I see that I didn't read the README carefully enough:

Morphological features were assigned using rules based on the values of the other columns (UPOSTAG, XPOSTAG, LEMMA, FORM, DEPREL). Gender, number and case of nouns and their det/amod children are based on the (manual) syntactic annotation, e.g. nsubj => nominative. They should have high precision but lower recall because we did not add them where the context did not provide enough clues (morphological analyzer / lexicon was not used at this stage).

The precision of some of the features (particularly number and gender) is very low because the other columns definitely do not provide enough information to predict this (unless you also have a lexicon and a morphological analyzer, of course).

If this is the approach, many cases that currently have annotation should be underspecified instead and some of the rules need to be updated. As an example, German has zero plurals, so identical forms and lemmas does not mean a word is singular. As a result, Zimmer should have no Number value. Die Wagen should be underspecified instead of feminine singular (it is actually masculine plural). Coordinated subjects should have plural verbs.

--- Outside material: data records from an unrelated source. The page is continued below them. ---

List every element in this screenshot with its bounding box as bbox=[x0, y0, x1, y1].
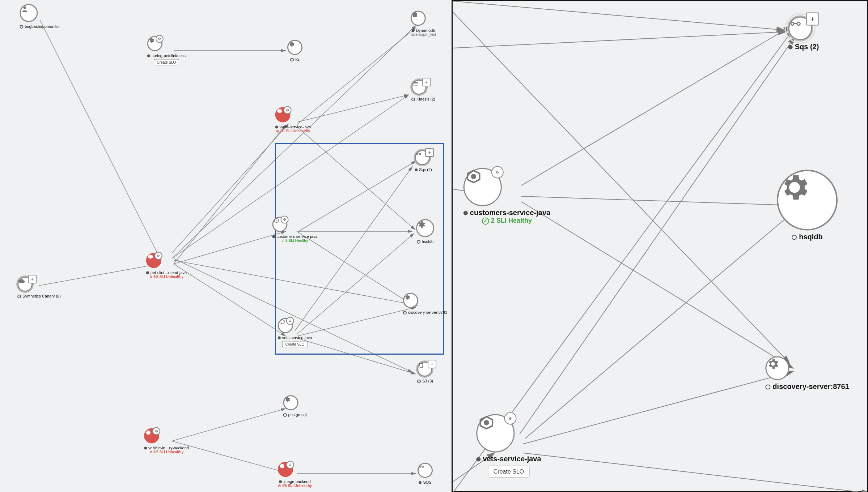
overview-map-panel[interactable]: bugbashappmonitor ⚙ spring-petclinic-ecs… bbox=[0, 0, 452, 492]
svg-line-16 bbox=[297, 231, 416, 307]
svg-point-32 bbox=[419, 466, 421, 467]
svg-point-24 bbox=[24, 7, 26, 9]
svg-line-13 bbox=[297, 127, 415, 230]
svg-line-45 bbox=[523, 453, 868, 492]
svg-line-43 bbox=[525, 213, 793, 438]
node-hsqldb[interactable]: hsqldb bbox=[416, 219, 434, 244]
svg-line-22 bbox=[172, 441, 289, 474]
kubernetes-icon bbox=[147, 254, 154, 261]
node-postgres[interactable]: postgresql bbox=[283, 395, 307, 417]
node-k2[interactable]: k2 bbox=[287, 40, 302, 61]
gear-badge-icon: ⚙ bbox=[280, 216, 288, 224]
svg-line-40 bbox=[521, 202, 793, 368]
gear-badge-icon: ⚙ bbox=[286, 317, 294, 325]
kubernetes-icon bbox=[273, 218, 280, 224]
node-canary[interactable]: + Synthetics Canary (6) bbox=[17, 277, 61, 298]
node-dynamo[interactable]: Dynamodb tabels/apm_test bbox=[411, 11, 436, 37]
svg-line-44 bbox=[523, 372, 793, 444]
gear-icon bbox=[417, 220, 426, 229]
detail-node-sqs[interactable]: + Sqs (2) bbox=[788, 17, 819, 51]
expand-icon[interactable]: + bbox=[28, 275, 37, 283]
node-kinesis[interactable]: + Kinesis (2) bbox=[411, 80, 435, 101]
detail-node-customers[interactable]: ⚙ customers-service-java ✓ 2 SLI Healthy bbox=[463, 168, 550, 225]
gear-badge-icon: ⚙ bbox=[156, 35, 164, 43]
svg-line-0 bbox=[40, 20, 159, 257]
svg-point-31 bbox=[280, 464, 284, 469]
svg-point-48 bbox=[797, 22, 800, 25]
kubernetes-icon bbox=[477, 415, 495, 433]
node-customers[interactable]: ⚙ customers-service-java ✓ 2 SLI Healthy bbox=[272, 217, 317, 243]
detail-node-vets[interactable]: ⚙ vets-service-java Create SLO bbox=[476, 414, 541, 478]
svg-line-9 bbox=[174, 258, 412, 372]
gear-badge-icon: ⚙ bbox=[286, 461, 294, 469]
expand-icon[interactable]: + bbox=[422, 78, 431, 86]
node-vets[interactable]: ⚙ vets-service-java Create SLO bbox=[278, 318, 312, 347]
stage: bugbashappmonitor ⚙ spring-petclinic-ecs… bbox=[0, 0, 868, 492]
gear-badge-icon: ⚙ bbox=[504, 412, 516, 425]
cloud-icon bbox=[18, 278, 25, 284]
svg-line-10 bbox=[174, 260, 418, 305]
svg-line-19 bbox=[295, 166, 412, 331]
svg-point-27 bbox=[416, 153, 418, 155]
node-sqs2[interactable]: SQS bbox=[418, 463, 433, 484]
node-spring[interactable]: ⚙ spring-petclinic-ecs Create SLO bbox=[147, 36, 186, 65]
svg-point-26 bbox=[413, 12, 417, 14]
create-slo-button[interactable]: Create SLO bbox=[488, 466, 529, 478]
gear-icon bbox=[284, 396, 291, 403]
expand-icon[interactable]: + bbox=[428, 360, 436, 368]
kubernetes-icon bbox=[279, 319, 285, 326]
svg-line-38 bbox=[521, 26, 791, 185]
svg-line-34 bbox=[453, 1, 784, 30]
svg-line-39 bbox=[521, 196, 791, 205]
detail-map-panel[interactable]: + Sqs (2) ⚙ customers-service-java ✓ 2 S… bbox=[452, 0, 868, 492]
user-icon bbox=[21, 5, 29, 13]
svg-point-50 bbox=[484, 421, 488, 424]
svg-line-17 bbox=[297, 307, 416, 336]
queue-icon bbox=[419, 464, 424, 470]
svg-point-49 bbox=[472, 175, 475, 178]
svg-line-18 bbox=[297, 233, 414, 334]
svg-line-3 bbox=[174, 125, 286, 264]
node-sqs[interactable]: + Sqs (2) bbox=[415, 150, 432, 172]
svg-point-28 bbox=[419, 153, 421, 155]
gear-badge-icon: ⚙ bbox=[152, 427, 160, 435]
expand-icon[interactable]: + bbox=[806, 13, 819, 26]
create-slo-button[interactable]: Create SLO bbox=[154, 59, 179, 65]
svg-point-30 bbox=[146, 431, 151, 435]
svg-line-5 bbox=[174, 264, 286, 336]
svg-line-11 bbox=[297, 95, 409, 122]
node-image[interactable]: ⚙ image-backend ⊘ 4/5 SLI Unhealthy bbox=[278, 462, 312, 488]
svg-point-33 bbox=[422, 466, 424, 467]
bucket-icon bbox=[418, 363, 424, 368]
database-icon bbox=[412, 12, 418, 18]
gear-icon bbox=[778, 171, 811, 204]
expand-icon[interactable]: + bbox=[425, 148, 434, 157]
service-icon bbox=[145, 429, 152, 436]
kubernetes-icon bbox=[276, 108, 283, 115]
gear-icon bbox=[766, 358, 779, 371]
node-vehicle[interactable]: ⚙ vehicle-in…ry-backend ⊘ 3/5 SLI Unheal… bbox=[144, 428, 189, 454]
svg-point-29 bbox=[276, 220, 277, 221]
gear-icon bbox=[288, 41, 295, 47]
node-s3[interactable]: + S3 (3) bbox=[417, 361, 433, 383]
svg-line-4 bbox=[174, 231, 286, 264]
node-discovery[interactable]: discovery-server:8761 bbox=[403, 293, 447, 315]
overview-edges bbox=[0, 0, 452, 492]
detail-node-discovery[interactable]: discovery-server:8761 bbox=[765, 356, 849, 391]
svg-line-21 bbox=[172, 408, 286, 441]
stream-icon bbox=[412, 81, 419, 87]
node-frontend[interactable]: ⚙ pet-clini…ntend-java ⊘ 4/5 SLI Unhealt… bbox=[146, 253, 187, 279]
gear-badge-icon: ⚙ bbox=[491, 166, 504, 179]
node-user[interactable]: bugbashappmonitor bbox=[20, 4, 60, 29]
service-icon bbox=[279, 463, 285, 470]
kubernetes-icon bbox=[465, 169, 483, 187]
svg-line-35 bbox=[453, 32, 786, 48]
node-visits[interactable]: ⚙ visits-service-java ⊘ 1/1 SLI Unhealth… bbox=[275, 107, 311, 133]
svg-line-12 bbox=[297, 27, 416, 125]
gear-badge-icon: ⚙ bbox=[154, 252, 162, 260]
queue-icon bbox=[416, 151, 422, 157]
gear-icon bbox=[404, 294, 411, 300]
create-slo-button[interactable]: Create SLO bbox=[282, 341, 308, 347]
svg-line-20 bbox=[297, 338, 416, 374]
detail-node-hsqldb[interactable]: hsqldb bbox=[777, 170, 838, 241]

I would argue that this kind of rule-based derivation of morphological features from insufficient evidence is worse than having no morphological information. It adds no value to the corpus, since you can just derive these (incorrect) features with a few rules, and misleads developers by providing so much incorrect data. It makes no sense to evaluate a morphological analyzer on this data as you intend to in the upcoming shared task.

I could potentially understand if an underresourced language used such an approach, but there is no need for German annotation to look like this. There is no lack of lexical resources and morphological analyzers available that could be used here.

amir-zeldes commented 6 years ago

Tiger itself has manual gold morphological tags (at least case, number, gender, tense etc.) - wouldn't using those be the best, at least for anything from Tiger?

If non Tiger data needs to be annotated too, I think there are also decent RFTagger/Marmot models trained on the gold data which should perform much better than these rules.

jnivre commented 6 years ago

The problem with German is not the lack of tools,but the lack of manpower. Bear in mind that UD is an open community effort with no dedicated funding. Hence, we are completely dependent on contributions from the community, and it has proven surprisingly hard to find someone who is willing to assume responsibility for cleaning up German. If anyone is interested, please let us know. :)